__EXERCISE PROMPT__.
Retype the records below exactly as they appear, but leave out any pictures.

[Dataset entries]
Start of Block

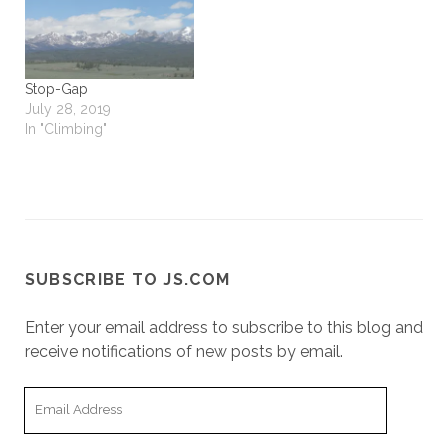
Stop-Gap
July 28, 2019
In "Climbing"
SUBSCRIBE TO JS.COM
Enter your email address to subscribe to this blog and
receive notifications of new posts by email.
Email
Address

End of Block

__EXERCISE OUTPUT__.
Stop-Gap
July 28, 2019
In "Climbing"
SUBSCRIBE TO JS.COM
Enter your email address to subscribe to this blog and
receive notifications of new posts by email.
Email
Address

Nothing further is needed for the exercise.